岩山漆芸美術館
岩山漆芸美術館は、 南部曲がり屋の民家を生かした建物自体が芸術品のような美術館。

かつて典型的な大きな曲り家を手に入れた橋本八百二氏が、 さらにいくつかの民家を合わせて自ら陣頭に立って昭和50年にこの美術館を作りました。
美しい自然環境に溶け込んだ美術館は、 今また「麗し(うるわし)」とも「潤し(うるおし)」を語源として持つ漆の美術館として愛されています。

はるか縄文の昔から日本人の暮らしに溶け込んできた漆。 漆を塗ることによって、丈夫で美しい器ができることを学んでいました。英語で、磁器を[china]と呼ぶのに対して漆器を[japan]と呼ぶことからも判るように、 欧米では日本の特産品と考えられています。
岩山漆芸美術館は、 目黒雅叙園の漆美術品数千点を修復した韓国の漆芸家全 龍福(チョン・ヨンボク)の作品が展示されています。世界最大の漆芸作品 「岩手の魂」高さ2.42メートル、長さ18メートルの迫力は見る人を圧倒します。

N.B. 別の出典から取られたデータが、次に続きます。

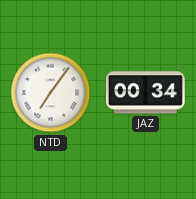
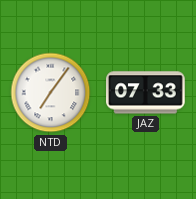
JAZ: 00:34 -> 07:33
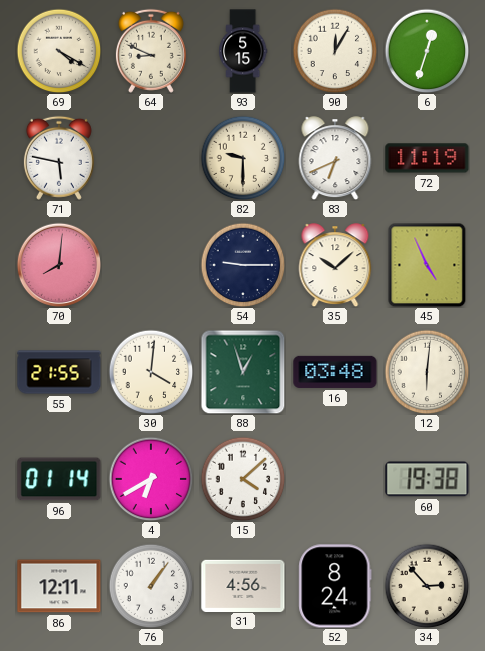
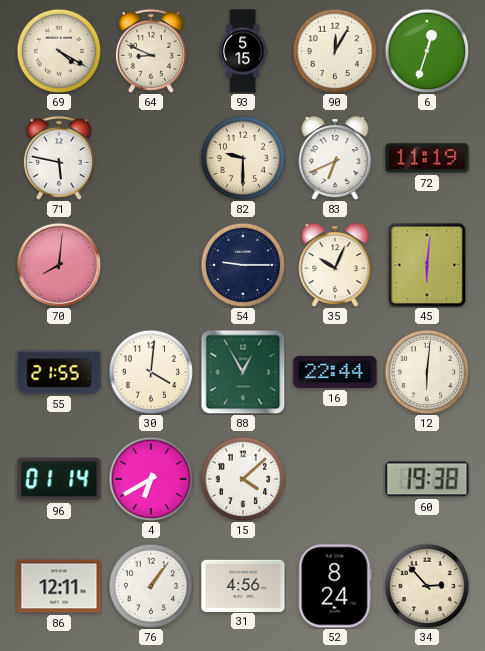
35: 10:08 -> 10:04
45: 4:56 -> 6:01
88: 12:57 -> 12:55
16: 03:48 -> 22:44
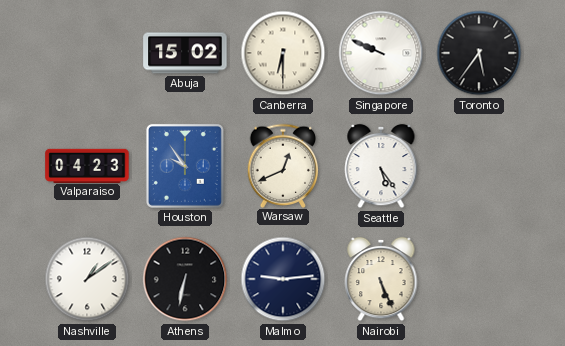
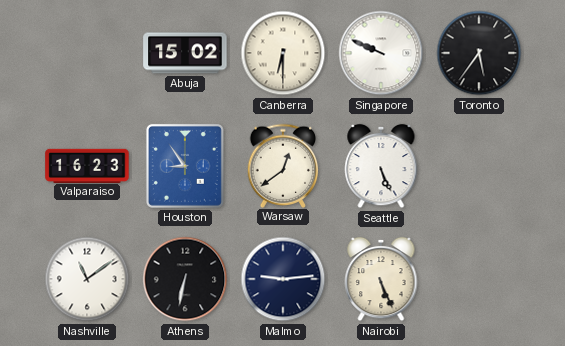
Valparaiso: 04:23 -> 16:23
Houston: 9:54 -> 8:54
Warsaw: 12:41 -> 12:39
Seattle: 5:24 -> 5:26
Nashville: 1:09 -> 11:09
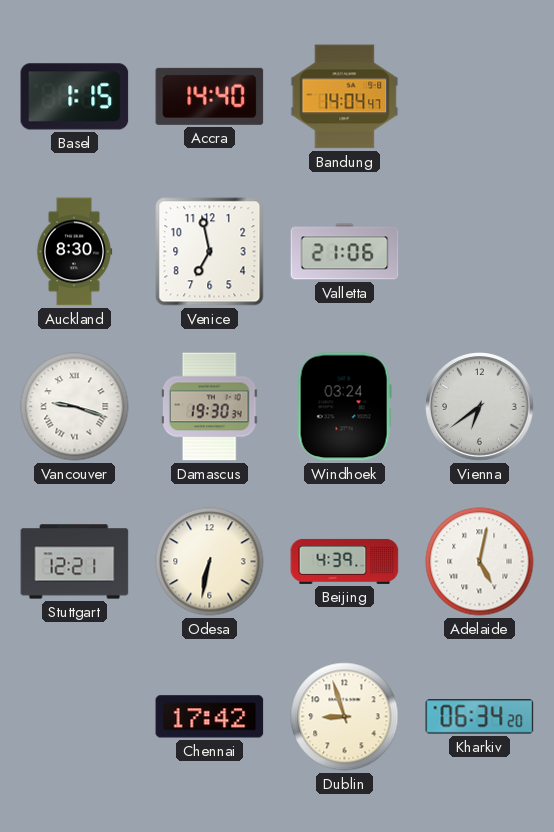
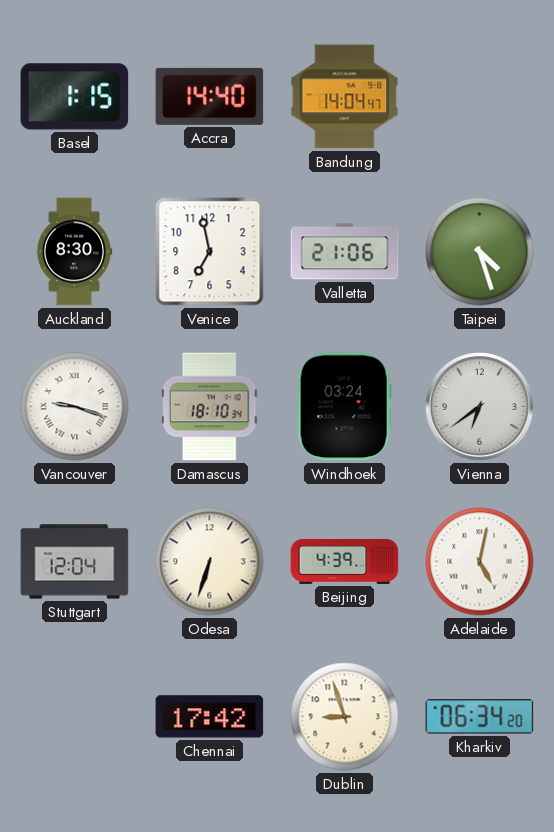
Taipei: none -> 4:27
Damascus: 19:30 -> 18:10
Stuttgart: 12:21 -> 12:04
Odesa: 6:32 -> 6:33
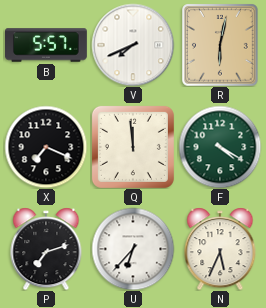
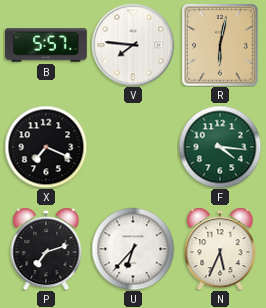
V: 7:41 -> 7:46
Q: 11:59 -> none
F: 4:20 -> 4:16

漆器などに用いられる技法のなかで螺鈿 (らでん)は、アワビや夜光貝の貝殻を薄く研磨したものを漆の表面にはめ込むもの。見る角度によって青や白など、 様々な輝きをみせます。
世界遺産登録を来年に控えた漆の傑作 「平泉中尊寺の金色堂」 が、岩手にはあります。約900年前に建てられたこの寺院の内部は、 高度な螺細技術で装飾されています。ここではこの螺鈿(らでん)細工や漆塗りの体験学習もできます。
漆の国内生産日本一の岩手県にある、 「美しさ」「強さ」「優しさ」の3つの大きな特徴を持った漆の美術館は、 盛岡の郊外岩山の中腹にひっそりと立っています。